Dear all,
i have a bam file created by mapping(paired ends) a sample file with the referece file using stampy. now i want to retrieve those reads that have one end mapped anywhere in the chromosomes and the other end is mapped to mitochondria. i think i can use samtools for that but not quite sure how.
if anyone has some idea about that plz suggest.
faster: add the flag "-F 2 " for samtools and use awk '($7!="=")' instead of grep
i used this command samtools view -F 2 ABGSA0012MS20U10.sorted.bam Ssc9MT | awk '($7!="=")' yes it is faster but the confusion is that above command given by " Ketil " is slow but the resulting file has more lines. i used following command to count lines of both files wc -l < file.txt
and the result is 452 and 76778. the difference is alot.what should i trust.

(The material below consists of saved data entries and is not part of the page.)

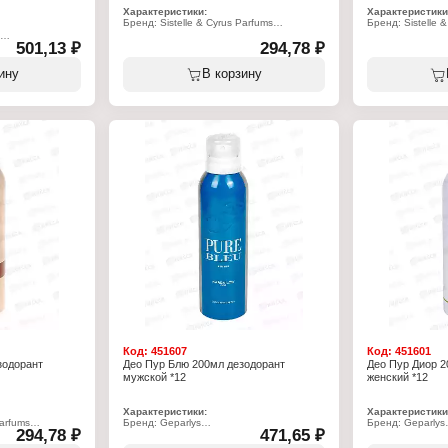
Характеристики:
Характеристики
Бренд: Sistelle & Cyrus Parfums
Бренд: Sistelle 
Тип товара: Дезодорант
Тип товара: Дез
501,13 ₽
Название: "Ivanhoe"
294,78 ₽
Название: "Vero
ая вода
Особенность: парфюмированный
Особенность: 
tique №7"
Форма выпуска: спрей
Форма выпуска: 
ину
В корзину
Пол: мужской
Пол: женский
товый,
Характер аромата: древесный, пряный
Верхние ноты: 
Верхние ноты: апельсин, грейпфрут,
грейпфрут, ман
оты, гранат, юзу
розовый перец
Ноты сердца: га
нолия, лотос
Ноты сердца: чёрный перец, герань,
жасмин, роза
ахагони, мускус
пеларгония
Базовые ноты: к
Базовые ноты: бензоин, ветивер, белый
амбра
кедр, пачули
Объем: 200 мл
Объем: 200 мл
Код:
451607
Код:
451601
зодорант
Део Пур Блю 200мл дезодорант
Део Пур Диор 2
мужской *12
женский *12
Характеристики:
Характеристики
Parfums
Бренд: Geparlys
Бренд: Geparlys
294,78 ₽
471,65 ₽
Серия: Pure
Серия: Pure
Тип товара: Дезодорант
Тип товара: Дез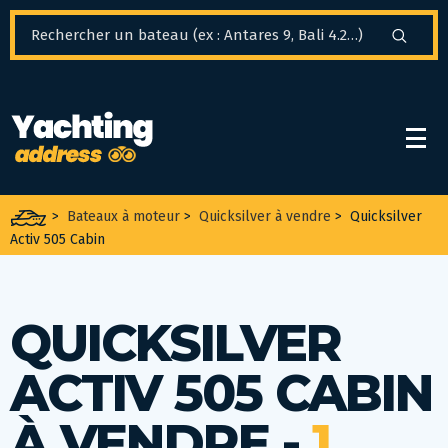
Panneau de gestion des cookies
>
Bateaux à moteur
>
Quicksilver à vendre
>
Quicksilver
Activ 505 Cabin
QUICKSILVER
ACTIV 505 CABIN
À VENDRE -
1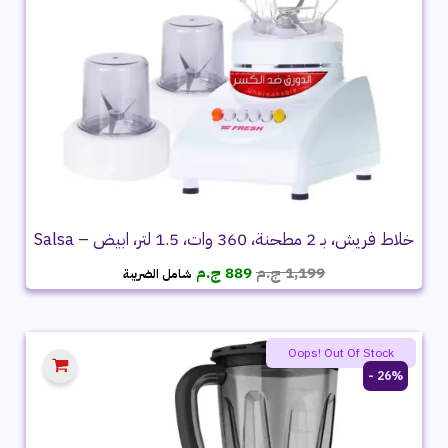
خلاط فريش، بـ 2 مطحنة، 360 وات، 1.5 لتر، ابيض – Salsa
السعر
السعر
1,199
ج.م
889
ج.م
شامل الضريبة
الأصلي
الحالي
هو:
هو:
1,199 ج.م.
889 ج.م.
Oops! Out Of Stock
26% -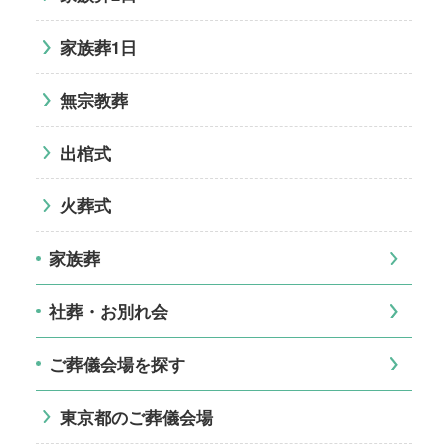
家族葬1日
無宗教葬
出棺式
火葬式
家族葬
社葬・お別れ会
ご葬儀会場を探す
東京都のご葬儀会場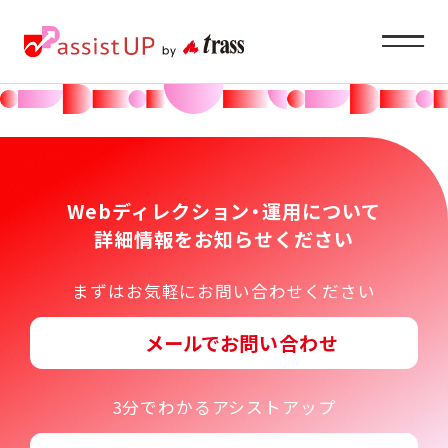
Service
企業ご担当者様へ
Webディレクション・運用について
詳細情報をお知らせください
About
まずはお気軽にお問い合わせください
私たちの目指すもの
メールでお問い合わせ
Recruit
求職者の方へ
3分でわかるアシストアップ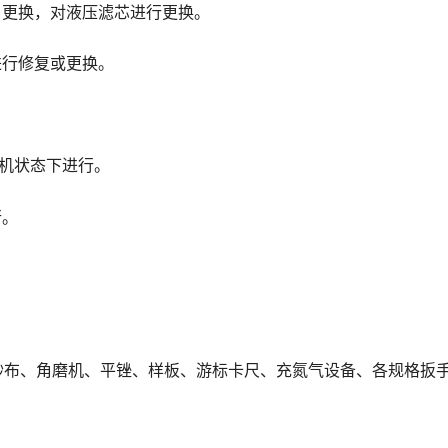
、更换，对液压滤芯进行更换。
进行修复或更换。
停机状态下进行。
行。
砂布、角磨机、平锉、样板、游标卡尺、充氮气设备、各规格扳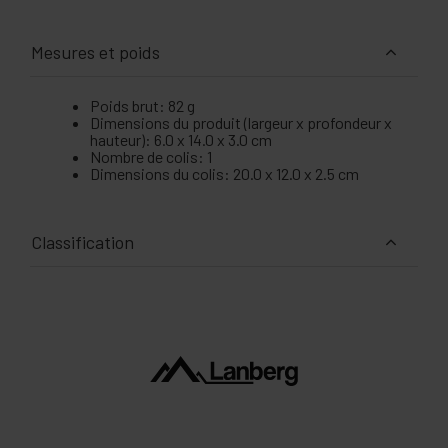
Mesures et poids
Poids brut: 82 g
Dimensions du produit (largeur x profondeur x
hauteur): 6.0 x 14.0 x 3.0 cm
Nombre de colis: 1
Dimensions du colis: 20.0 x 12.0 x 2.5 cm
Classification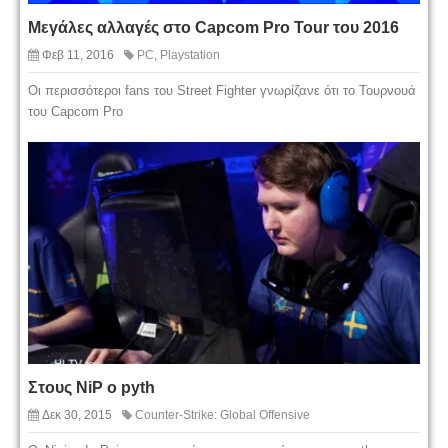
Μεγάλες αλλαγές στο Capcom Pro Tour του 2016
Φεβ 11, 2016
PC
,
Playstation
Οι περισσότεροι fans του Street Fighter γνωρίζανε ότι το Τουρνουά
του Capcom Pro
Στους NiP o pyth
Δεκ 30, 2015
Counter-Strike: Global Offensive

not sure if using 'Ssc9MT' will select the reads if any of the forward/reverse is mapped to this segment.
Searching for the specific sequence as part of the samtools command will give you one line per read mapped to that sequence. Using grep will give you one line for each read where the read or its mate mapps to the sequence. The former is probably okay for your purposes. And a lot faster.
If stampy writes out XA tags, you might have the string "Ssc9MT" in the line somewhere other than as the read chromosome name or the pair chromosome name. The -F 2 method requires it to be exactly the read chromosome name, so you'd expect it to give approximately half of the results of the grep method.
yeah matted your logic is right except that grep command also shows the lines when MRNM($7) is equal to "=" that i do not need. which is obtained by awk '($7!="=") in the Pierre Lindenbaum's command.
thank you all for your time and support.